The European Commission and the World Trade Organization are making enquiries for investment opportunities in Indian Railways, of course, with usual guarantees, but the response is too muted. In fact, the railways would do well to have a wing of the disinvestment ministry in the railway board to examine which areas can be offloaded.

Another area which can be tapped for resources are the enormous real estate which the railways holds all over India. It has been estimated that if the railways were to lease out 25,000 acres of land for 10 years, it could generate as much as Rs 263,000 crores.

At the same time, the railways should remember that a rupee saved is a rupee earned. But one of the ways in which money can be saved — by cutting excess staff, which leads to increasing administrative costs — has not been touched upon at all, in spite of the draft approach paper’s emphasis on it. The railways’ staff strength in 2000-01 was 1,545,300, less than that of the previous year, but the staff cost had risen by 15.7 per cent, to touch Rs 18,841 crores. The average wage of an employee has risen by 17.8 per cent, to become Rs 121,281 per year. Add to this the ever-increasing pension payments, and the staff cost alone accounts for 56 per cent of gross receipts. After meeting the other working expenses, precious little is left for development. The draft approach paper wants the railways to stabilize around 12 lakh employees, accounting for 45 per cent of gross receipts. This will not only lead to savings, but it will also improve productivity, but there will be no mention of this in the budget.

Another way to save costs is by analysing the cost and time overrun of projects costing Rs 10 crore or more, prioritization of projects that are likely to yield revenues, rather than populist ones. Only those projects should be undertaken which lead to capacity augmentation of high-density corridors.

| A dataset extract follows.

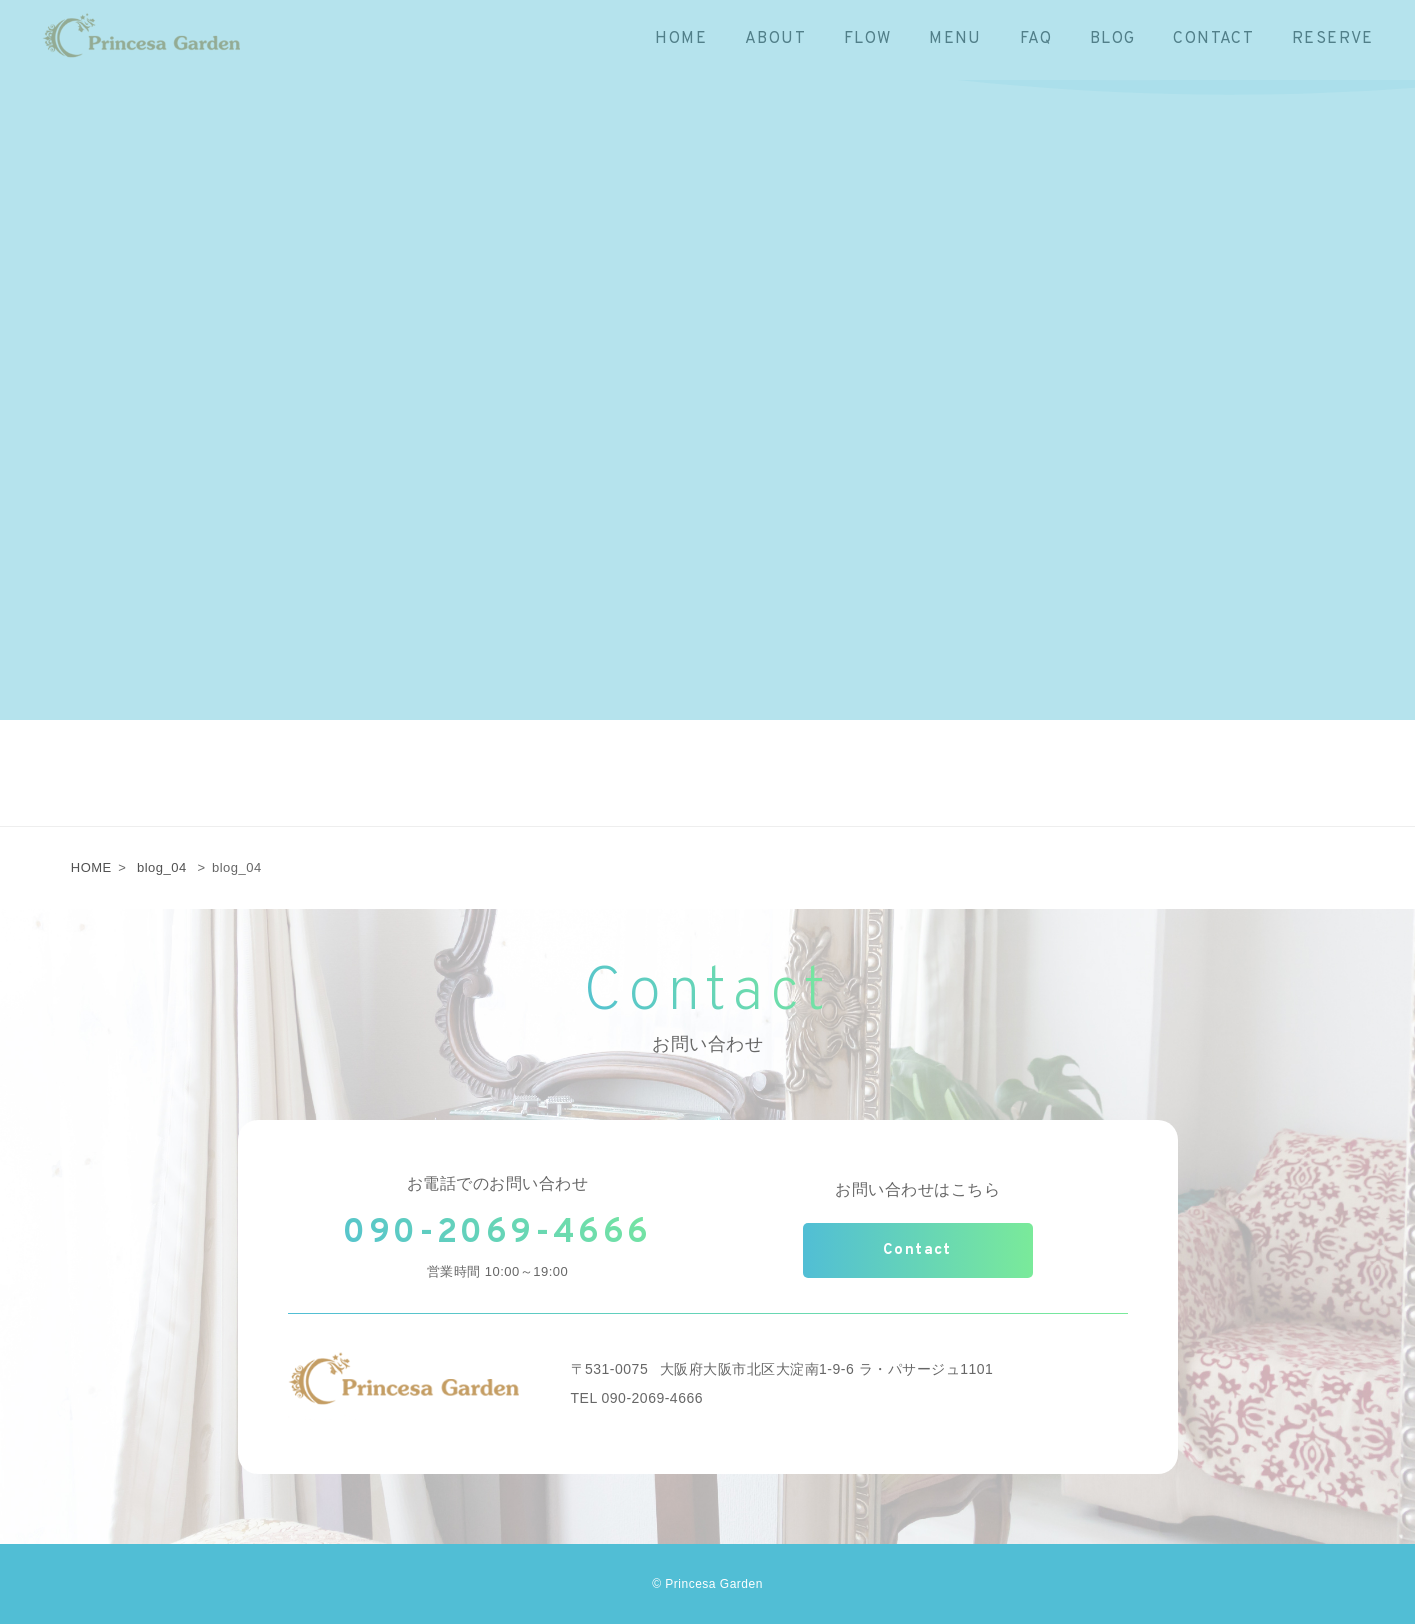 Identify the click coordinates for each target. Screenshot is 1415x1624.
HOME (91, 867)
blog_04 (162, 867)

The list of issues, which required policy initiative and political will, is almost endless. But the railways seems to be totally lacking in any serious initiative to garner resources. It has to find another Rs 5,800 crore for the development plan this year, and Rs 270,000 crore by 2010. But this is sure to be a distant dream; the railway budget will continue to be all gloss and pomp, with no substance and character.